As versões sobre a ira da presidente Cristina Kirchner são intensas e, segundo analistas ouvidos pelo GLOBO, ela não faz o menor esforço por esconder a irritação e refere-se a Scioli como “o inútil” em conversas com aliados e colaboradores.

O resultado final das primárias ficou abaixo das expectativas kirchneristas: Scioli obteve 38,67%, e os três candidatos da aliança opositora Mudemos somaram 30,12%, considerado o piso eleitoral do prefeito portenho, Mauricio Macri, que ficou em primeiro e tornou-se o mais forte da oposição.
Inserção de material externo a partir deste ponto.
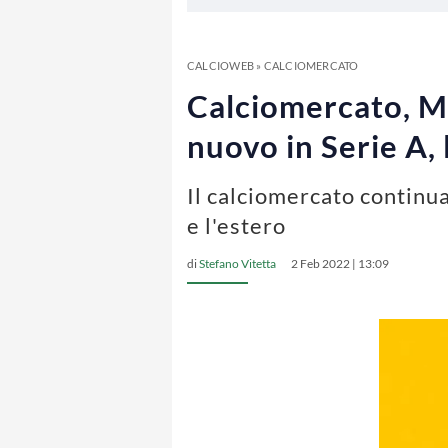
CALCIOWEB
»
CALCIOMERCATO
Calciomercato, Mu
nuovo in Serie A,
Il calciomercato continua
e l'estero
di
Stefano Vitetta
2 Feb 2022 | 13:09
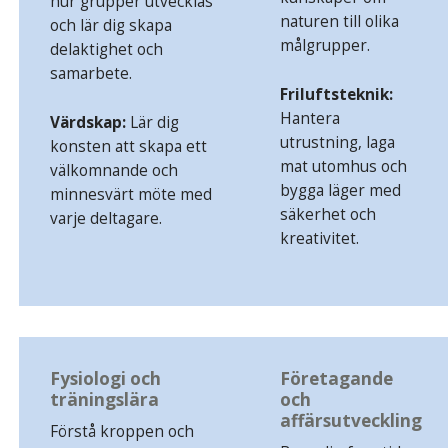
hur grupper utvecklas
naturen till olika
och lär dig skapa
målgrupper.
delaktighet och
samarbete.
Friluftsteknik:
Hantera
Värdskap:
Lär dig
utrustning, laga
konsten att skapa ett
mat utomhus och
välkomnande och
bygga läger med
minnesvärt möte med
säkerhet och
varje deltagare.
kreativitet.
Fysiologi och
Företagande
träningslära
och
affärsutveckling
Förstå kroppen och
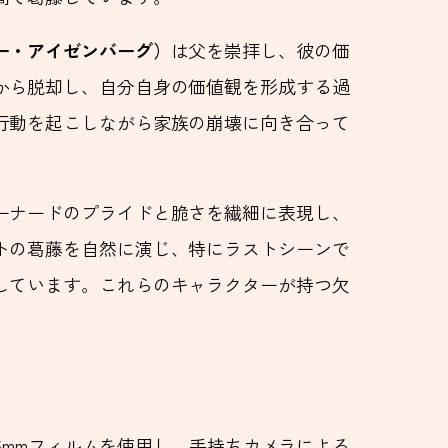
ー・アイゼンバーグ）
は父を崇拝し、彼の価
から脱却し、自分自身の価値観を形成する過
行動を起こしながら家族の崩壊に向き合って
ーナードのプライドと脆さを繊細に表現し、
トの葛藤を自然に演じ、特にラストシーンで
しています。これらのキャラクターが持つ欠
16mmフィルムを使用し、手持ちカメラによる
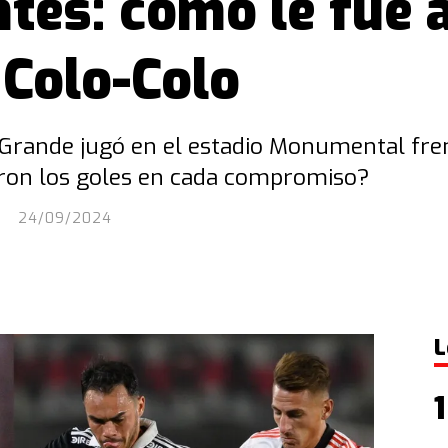
tes: cómo le fue a
 Colo-Colo
 Grande jugó en el estadio Monumental fren
aron los goles en cada compromiso?
24/09/2024
L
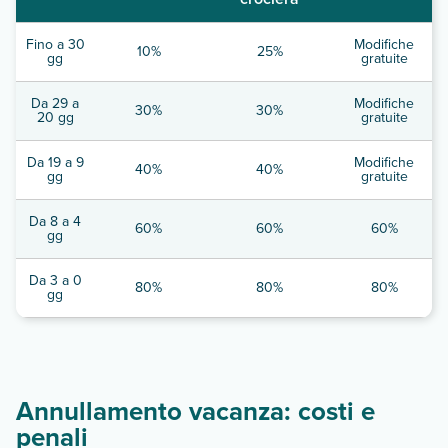
Fino a 30
Modifiche
10%
25%
gg
gratuite
Da 29 a
Modifiche
30%
30%
20 gg
gratuite
Da 19 a 9
Modifiche
40%
40%
gg
gratuite
Da 8 a 4
60%
60%
60%
gg
Da 3 a 0
80%
80%
80%
gg
Annullamento vacanza: costi e
penali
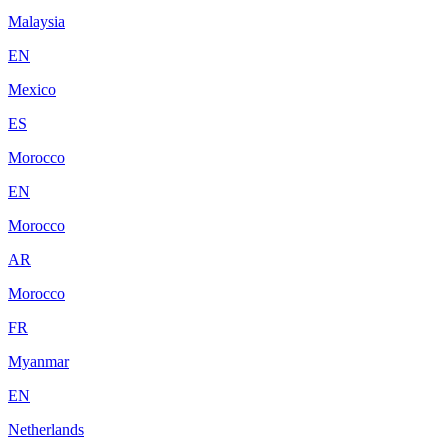
Malaysia
EN
Mexico
ES
Morocco
EN
Morocco
AR
Morocco
FR
Myanmar
EN
Netherlands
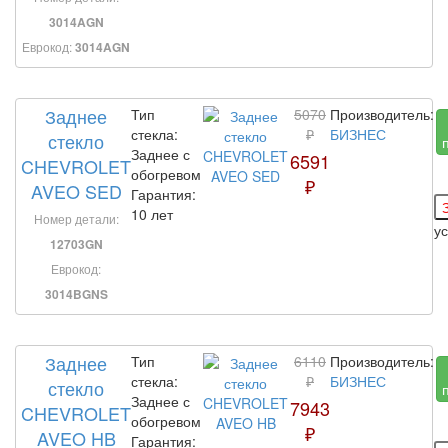
3014AGN
Еврокод:
3014AGN
Заднее
Тип
5070
Производитель:
стекла:
₽
БИЗНЕС
стекло
Заднее с
6591
CHEVROLET
обогревом
₽
AVEO SED
Гарантия:
10 лет
Номер детали:
у
12703GN
Еврокод:
3014BGNS
Заднее
Тип
6110
Производитель:
стекла:
₽
БИЗНЕС
стекло
Заднее с
7943
CHEVROLET
обогревом
₽
AVEO HB
Гарантия:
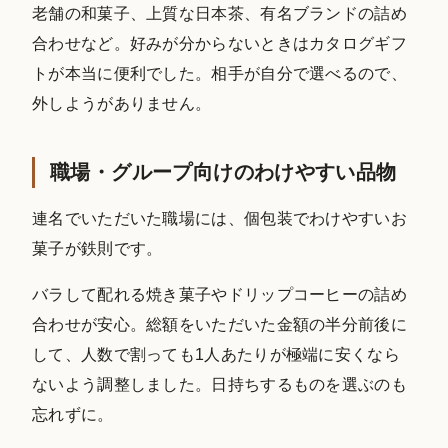
老舗の和菓子、上質な日本茶、有名ブランドの詰め
合わせなど。好みが分からないときはカタログギフ
トが本当に便利でした。相手が自分で選べるので、
外しようがありません。
職場・グループ向けのわけやすい品物
連名でいただいた職場には、個包装でわけやすいお
菓子が鉄則です。
バラして配れる焼き菓子やドリップコーヒーの詰め
合わせが安心。総額をいただいた金額の半分前後に
して、人数で割っても1人あたりが極端に安くなら
ないよう調整しました。日持ちするものを選ぶのも
忘れずに。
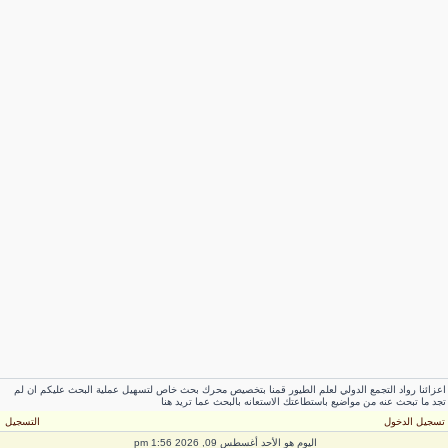
اعزائنا رواد التجمع الدولي لعلم الطيور قمنا بتخصيص محرك بحث خاص لتسهيل عملية البحث عليكم ان لم
تجد ما تبحث عنه من مواضيع باستطاعتك الاستعانه بالبحث عما تريد هنا
تسجيل الدخول
التسجيل
اليوم هو الأحد أغسطس 09, 2026 1:56 pm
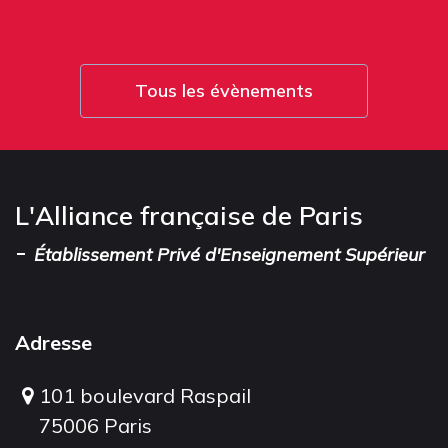
Tous les évènements
L'Alliance française de Paris
-
Établissement Privé d'Enseignement Supérieur
Adresse
101 boulevard Raspail
75006 Paris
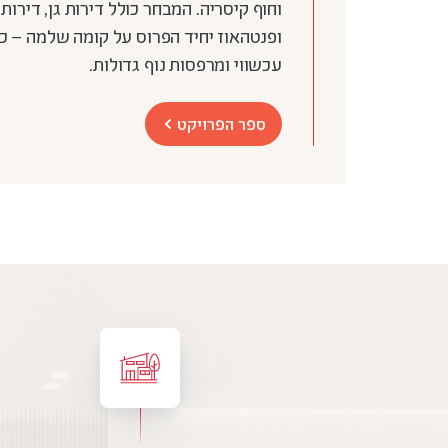
ופנטהאוז יחיד הפרוס על קומה שלמה – כו
עכשווי ומרפסות נוף גדולות.
ספר הפרויקט
קובץ
מסוג
PDF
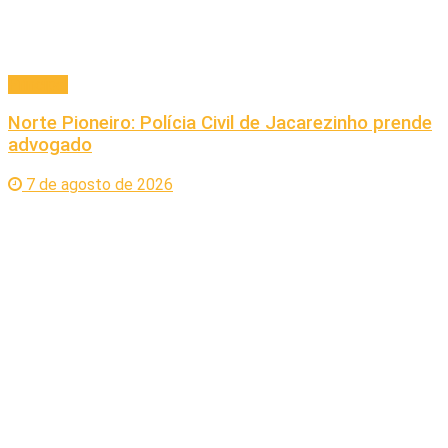
Principal
Norte Pioneiro: Polícia Civil de Jacarezinho prende
advogado
7 de agosto de 2026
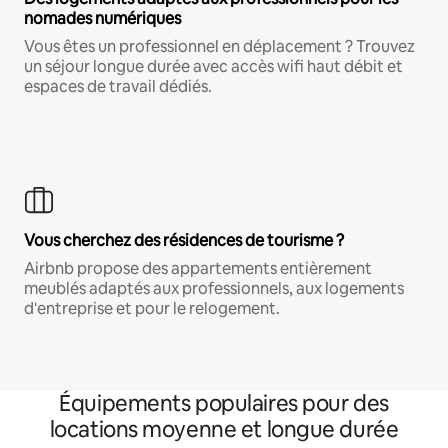
nomades numériques
Vous êtes un professionnel en déplacement ? Trouvez
un séjour longue durée avec accès wifi haut débit et
espaces de travail dédiés.
Vous cherchez des résidences de tourisme ?
Airbnb propose des appartements entièrement
meublés adaptés aux professionnels, aux logements
d'entreprise et pour le relogement.
Équipements populaires pour des
locations moyenne et longue durée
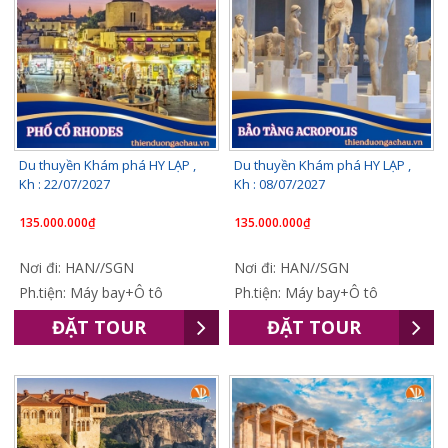
Du thuyền Khám phá HY LẠP ,
Du thuyền Khám phá HY LẠP ,
Kh : 22/07/2027
Kh : 08/07/2027
135.000.000₫
135.000.000₫
Nơi đi: HAN//SGN
Nơi đi: HAN//SGN
Ph.tiện: Máy bay+Ô tô
Ph.tiện: Máy bay+Ô tô
ĐẶT TOUR
ĐẶT TOUR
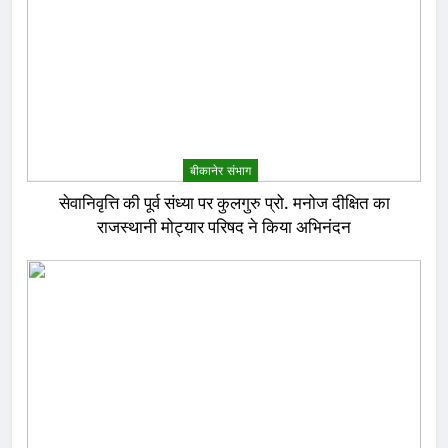
बीकानेर संभाग
सेवानिवृत्ति की पूर्व संध्या पर कुलगुरु प्रो. मनोज दीक्षित का
राजस्थानी मोट्यार परिषद ने किया अभिनंदन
Para vencer no primeiro turno, como imaginava Cristina quando o escolheu, Scioli - governador da província de Buenos Aires - precisa alcançar mais de 45% dos votos ou uma vantagem de pelo menos dez pontos percentuais sobre o segundo colocado. Atualmente, Macri tem 32% das intenções de voto, contra 40% de Scioli.

“Scioli é um bom candidato, mas enfrenta muitas limitações, sobretudo a falta de autonomia”, disse o analista Carlos Fara, da Fara e Associados.

Para ele, o governador kirchnerista ainda tem chances de obter um triunfo no primeiro turno, mas “não será nada fácil”. Nos próximos dias, Scioli buscará respaldo externo, entre outros, do ex-presidente Luiz Inácio Lula da Silva, que chegará a Buenos Aires em meados da semana para inaugurar uma Unidade de Pronto Atendimento (UPA, um modelo que Scioli importou do Brasil) ao lado de Cristina e seu candidato. Apesar dos escândalos de corrupção no PT, assessores de Scioli confiam que “na Argentina Lula ainda tem boa imagem e sua presença vai ajudar na campanha”.

“O candidato kirchnerista está muito condicionado pelo kirchnerismo, e essa dependência política está prejudicando sua candidatura”, comentou Fara, que lembrou, ainda, os “golpes” sofridos pelo candidato kirchnerista nas últimas semanas.

Para começar, uma inundação trágica em sua própria província, que coincidiu com uma viagem do governador à Itália por questões médicas. O timing de Scioli não poderia ter sido mais desastroso e o obrigou a retornar às pressas à Argentina, em meio a um clima de profunda irritação do kirchnerismo e, principalmente, de Cristina. Pouco depois, Scioli presenciou as eleições para governador na província de Tucumán, que terminaram com repressão e denúncias de fraude contra o candidato kirchnerista. Esses e outros tropeços atrapalharam a campanha do governador, que acaba de trocar, para surpresa de muitos, seu slogan: “Scioli para a Vitória” (em referência ao partido Frente para a Vitória, fundado pelo ex-presidente Néstor Kirchner) foi substituído pelo simples “Scioli Presidente”.

“O kirchnerismo está nervoso, e Cristina, muito incomodada com a situação: primeiro, de deixar o poder; segundo, com o mau desempenho de seu candidato”, apontou o analista Sergio Bereztein.

Para Berenztein, “Scioli pensou que esta eleição seria quase um passeio, mas ela se tornou algo muito complicado”.

“Vejo o governador tentando se descolar de Cristina, mostrar certa personalidade própria, que é mais moderada. O governo te dá uma base, mas, também, um teto muito claro”, assegurou o analista.

O segundo turno presidencial é um terreno desconhecido para os políticos argentinos.

“Existem riscos reais de derrota”, disse Marcelo Canton, editor de política do “Clarín”. “O projeto de poder de Cristina está em xeque. A presidente apostou em Scioli porque pensou que ele captaria votos de fora do kirchnerismo, mas isso não está muito claro hoje. Esta campanha não tem um candidato-estrela, e o resultado ainda é incerto”.